[YOUR TASK]:
In the records below, repeat word for word only the lines starting at the one that contains "discounts — an additional benefit for active" and ending at the one that contains "probate leads but isn't", pictures excluded.

[EXERCISE DATA]:
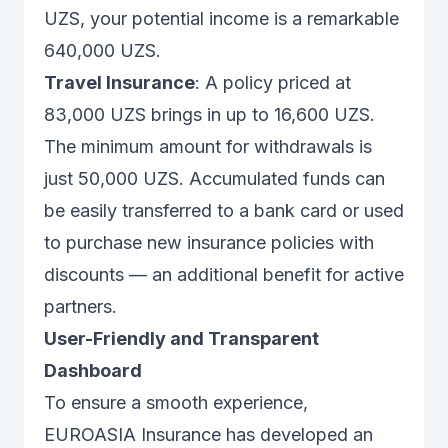
UZS, your potential income is a remarkable
640,000 UZS.
Travel Insurance
: A policy priced at
83,000 UZS brings in up to 16,600 UZS.
The minimum amount for withdrawals is
just 50,000 UZS. Accumulated funds can
be easily transferred to a bank card or used
to purchase new insurance policies with
discounts — an additional benefit for active
partners.
User-Friendly and Transparent
Dashboard
To ensure a smooth experience,
EUROASIA Insurance has developed an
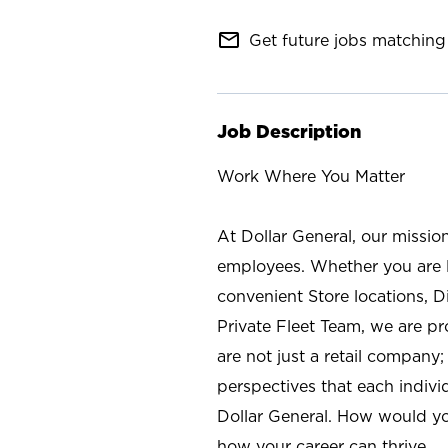
mail_outline
Get future jobs matching 
Job Description
Work Where You Matter
At Dollar General, our missio
employees. Whether you are l
convenient Store locations, D
Private Fleet Team, we are p
are not just a retail company
perspectives that each individ
Dollar General. How would yo
how your career can thrive.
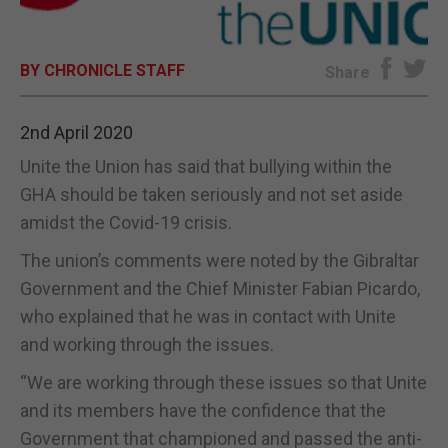
E-EDITION
BY CHRONICLE STAFF
Share
2nd April 2020
Unite the Union has said that bullying within the
GHA should be taken seriously and not set aside
amidst the Covid-19 crisis.
The union’s comments were noted by the Gibraltar
Government and the Chief Minister Fabian Picardo,
who explained that he was in contact with Unite
and working through the issues.
“We are working through these issues so that Unite
and its members have the confidence that the
Government that championed and passed the anti-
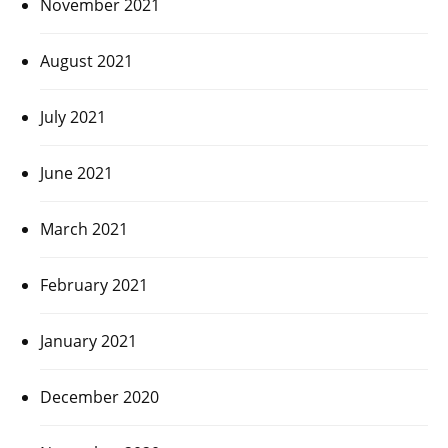
November 2021
August 2021
July 2021
June 2021
March 2021
February 2021
January 2021
December 2020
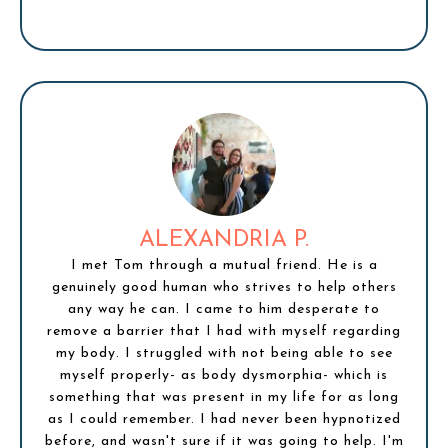
ALEXANDRIA P.
I met Tom through a mutual friend. He is a
genuinely good human who strives to help others
any way he can. I came to him desperate to
remove a barrier that I had with myself regarding
my body. I struggled with not being able to see
myself properly- as body dysmorphia- which is
something that was present in my life for as long
as I could remember. I had never been hypnotized
before, and wasn't sure if it was going to help. I'm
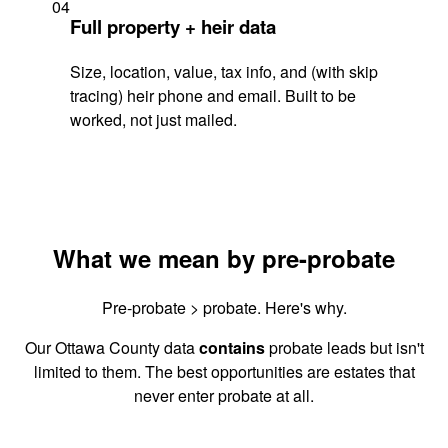
04
Full property + heir data
Size, location, value, tax info, and (with skip
tracing) heir phone and email. Built to be
worked, not just mailed.
What we mean by pre-probate
Pre-probate > probate. Here's why.
Our Ottawa County data
contains
probate leads but isn't
limited to them. The best opportunities are estates that
never enter probate at all.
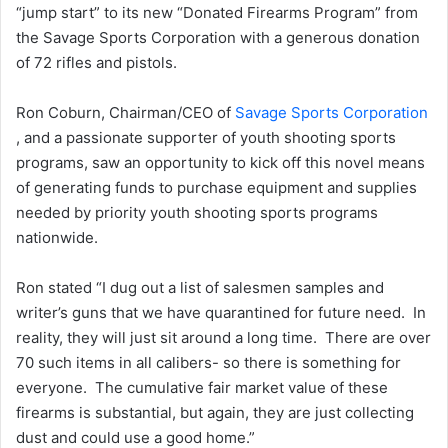
“jump start” to its new “Donated Firearms Program” from
the Savage Sports Corporation with a generous donation
of 72 rifles and pistols.
Ron Coburn, Chairman/CEO of
Savage Sports Corporation
, and a passionate supporter of youth shooting sports
programs, saw an opportunity to kick off this novel means
of generating funds to purchase equipment and supplies
needed by priority youth shooting sports programs
nationwide.
Ron stated “I dug out a list of salesmen samples and
writer’s guns that we have quarantined for future need. In
reality, they will just sit around a long time. There are over
70 such items in all calibers- so there is something for
everyone. The cumulative fair market value of these
firearms is substantial, but again, they are just collecting
dust and could use a good home.”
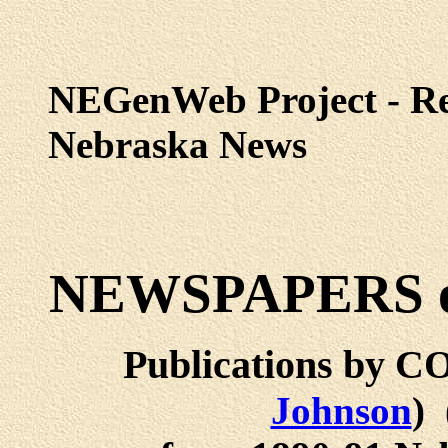
NEGenWeb Project - Re
Nebraska News
NEWSPAPERS o
Publications by
Johnson
)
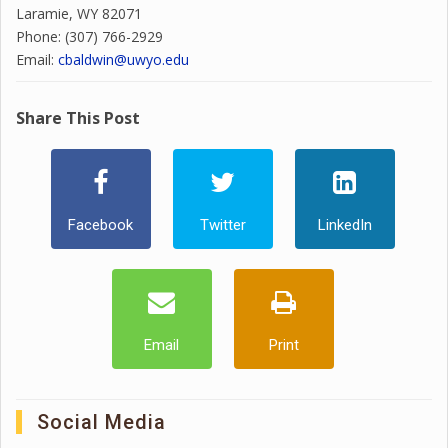
Laramie, WY 82071
Phone: (307) 766-2929
Email:
cbaldwin@uwyo.edu
Share This Post
Facebook
Twitter
LinkedIn
Email
Print
Social Media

[ANSWER]:
discounts — an additional benefit for active
partners.
User-Friendly and Transparent
Dashboard
To ensure a smooth experience,
EUROASIA Insurance has developed an
mail_outline
Get future jobs matching 
Job Description
Work Where You Matter
At Dollar General, our missio
employees. Whether you are l
convenient Store locations, D
Private Fleet Team, we are p
are not just a retail company
perspectives that each individ
Dollar General. How would yo
how your career can thrive.
E-EDITION
BY CHRONICLE STAFF
Share
2nd April 2020
Unite the Union has said that bullying within the
GHA should be taken seriously and not set aside
amidst the Covid-19 crisis.
The union’s comments were noted by the Gibraltar
Government and the Chief Minister Fabian Picardo,
who explained that he was in contact with Unite
and working through the issues.
“We are working through these issues so that Unite
and its members have the confidence that the
Government that championed and passed the anti-
November 2021
August 2021
July 2021
June 2021
March 2021
February 2021
January 2021
December 2020
ALEXANDRIA P.
I met Tom through a mutual friend. He is a
genuinely good human who strives to help others
any way he can. I came to him desperate to
remove a barrier that I had with myself regarding
my body. I struggled with not being able to see
myself properly- as body dysmorphia- which is
something that was present in my life for as long
as I could remember. I had never been hypnotized
before, and wasn't sure if it was going to help. I'm
04
Full property + heir data
Size, location, value, tax info, and (with skip
tracing) heir phone and email. Built to be
worked, not just mailed.
What we mean by pre-probate
Pre-probate > probate. Here's why.
Our Ottawa County data
contains
probate leads but isn't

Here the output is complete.